Ipython: How to figure out the path of the current ipynb file from within IPython?

Created on 5 Jan 2017  ·  15Comments  ·  Source: ipython/ipython

Is there a way to figure out the current ipynb file from within iPython?

Usecase: I want to trigger simulations from within IPython. To keep everything documented, I want to copy the IPython notebook in the results folder, ideally from within IPython.

Searching the web with this issue showed, that there seems to be a lot of interest for such a feature, but the solutions presented on stackoverflow all seemed to be a bit hacky. Or is this already implemented?

Most helpful comment

Excuse-me, but with this:

!echo %cd% # under windows
!pwd # under linux/mac

you get the desired information.
In order to re-use it, just do:

myInfo01 = !echo %cd% # under windows
myInfo02 = !pwd # under linux/mac

All 15 comments

It is not possible, not without hack that won't work (displaying Javascript that execute Python code).

Here are some reasons why the kernel (in this case IPython):

  • may not be running from single file
  • even if one file, the file may not be a notebook.
  • even if notebook, the notebook may not be on a filesystem.
  • even if on a file system, it may not be on the same machine.
  • even if on the same machine the path to the file may not make sens in the IPython context.
  • even if it make sens the Jupyter Protocol has not been designed to do so. And we have no plan to change this abstraction in short or long term.

Though, you _can_ run a notebook without a notebook server via an external script, and copy the notebook at the same time as well. That's a simple manner of jupyter nbconvert --execute --output-dir='results/'

Hope that helps.

Maybe the fact that you closed this issue immediately indicates, that this topic has been thoroughly discussed somewhere else. Could you give me a link to the discussion, so I can understand that decision better?

Otherwise I am wondering: Why can't the iPython environment set a python variable e.g. inside the IPython module as soon as a kernel get's started? This variable then could hold information on how the kernel got started, like the URL of the iPython notebook.

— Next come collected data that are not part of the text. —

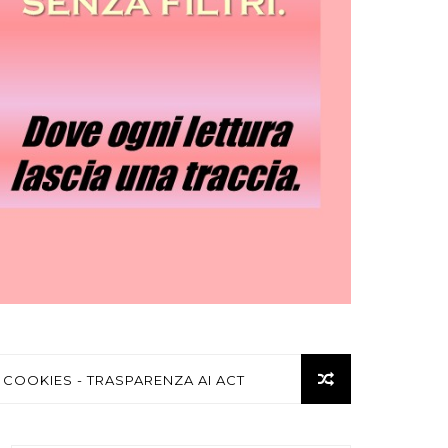
 COOKIES - TRASPARENZA AI ACT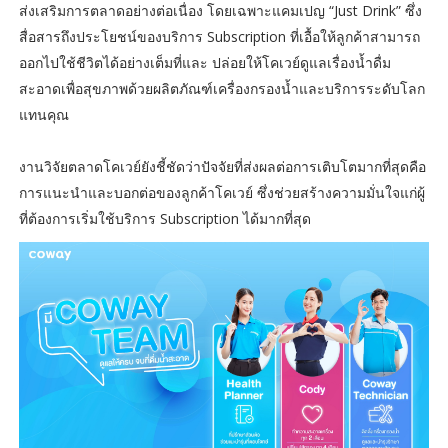
ส่งเสริมการตลาดอย่างต่อเนื่อง โดยเฉพาะแคมเปญ “Just Drink” ซึ่ง
สื่อสารถึงประโยชน์ของบริการ Subscription ที่เอื้อให้ลูกค้าสามารถ
ออกไปใช้ชีวิตได้อย่างเต็มที่และ ปล่อยให้โคเวย์ดูแลเรื่องน้ำดื่ม
สะอาดเพื่อสุขภาพด้วยผลิตภัณฑ์เครื่องกรองน้ำและบริการระดับโลก
แทนคุณ
งานวิจัยตลาดโคเวย์ยังชี้ชัดว่าปัจจัยที่ส่งผลต่อการเติบโตมากที่สุดคือ
การแนะนำและบอกต่อของลูกค้าโคเวย์ ซึ่งช่วยสร้างความมั่นใจแก่ผู้
ที่ต้องการเริ่มใช้บริการ Subscription ได้มากที่สุด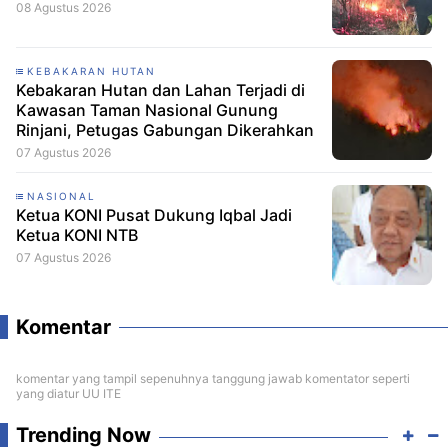
08 Agustus 2026
KEBAKARAN HUTAN
Kebakaran Hutan dan Lahan Terjadi di
Kawasan Taman Nasional Gunung
Rinjani, Petugas Gabungan Dikerahkan
07 Agustus 2026
NASIONAL
Ketua KONI Pusat Dukung Iqbal Jadi
Ketua KONI NTB
07 Agustus 2026
Komentar
komentar yang tampil sepenuhnya tanggung jawab komentator seperti
yang diatur UU ITE
Trending Now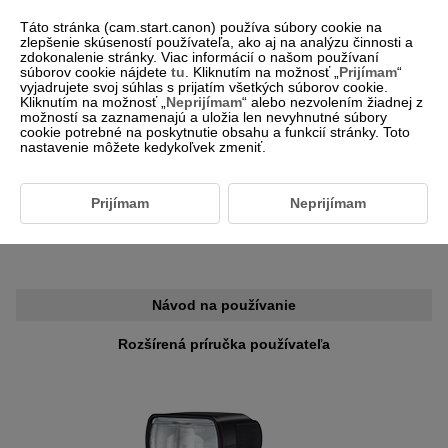
Táto stránka (cam.start.canon) používa súbory cookie na
zlepšenie skúseností používateľa, ako aj na analýzu činnosti a
zdokonalenie stránky. Viac informácií o našom používaní
súborov cookie nájdete
tu
. Kliknutím na možnosť „
Prijímam
“
-- Voľba regiónu/krajiny --
Sloveny
vyjadrujete svoj súhlas s prijatím všetkých súborov cookie.
Kliknutím na možnosť „
Neprijímam
“ alebo nezvolením žiadnej z
možností sa zaznamenajú a uložia len nevyhnutné súbory
cookie potrebné na poskytnutie obsahu a funkcií stránky. Toto
nastavenie môžete kedykoľvek zmeniť.
Pre zákazníkov, ktorí používajú
SPEEDLITE EL-1(Ver.2)
Prijímam
Neprijímam
Informácie o návode na používanie
Návod na používanie
Rozšírená príručka používateľa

There is no particular place where this is thoroughly discussed, it's in many place, but I'll reuse another metaphor I'm seen before.

You are a book writer. Your reader want one thing regularly. As they identify to the characters, they want themain character to have the same eye color they do. How do you do that ? Well as a book writer you can't. For each single person the answer is obvious, but for the majority of user you can't.

You may print 10 versions with 10 eyes color, and ask the reader to choose. But the reader _have_ to do it.

It the same for the IPython kernel.

The kernel does not know what started it. The things that started could _try_ to set a env variable, but it might not even make sens in this context. You may not have a notebook connected. The process you start may not be python.

You have a thing (your kernel) whos sole purpose is to execute code. It may or may not have access to a file system, it may or may not be python. It may or may not be even already connected to a frontend. it may or may not be connected to multiple client during its life maybe even simultaneously.

So while in each case you _can likely_ give a definitive answer as to whether there is a document attached to a kernel and what it is, the general response and how to get it is unclear. The question does not make sens, or at least we haven't found one.

So as the books reader, you have to make a choice and tell the kernel the filename that _you_ think is the right one.

When the notebook server starts it set the name of the file linked to it. There are technical challenges to do so, mainly not coupling components, but assume we can. A couple of question from the top of my head.

When running your notebook via nbconvert, what name do you set ?

  • if input is stdin ?
  • if input is network
  • if output notebook =! input_notebook
  • in the "bookbook" mode that take multiple notebook in input.
    When attaching a console, what name do you set ?
    If you attach multiple notebook, what name do you set ?

    • If you execute multiple notebook in a row, what name do you set ?

    • If you execute multiple notebook in parallel, what name do you set ?

      when working in an env without filesystem (postgres DB), what name ?

      Binary or ASCII ? Defined encoding ?

      Notebook name of FullPath ?

      What if not on the same machine ?

      What if execution is purely in-memory because the notebook was generated on the fly?

      Even if you have a name and print() it... what if the file get's renamed ?

  • renamed while kernel is off ?
  • renamed during kernel execution ?
    Realtime collaboration and hardlinks when a file may have multiple names,which one is right ?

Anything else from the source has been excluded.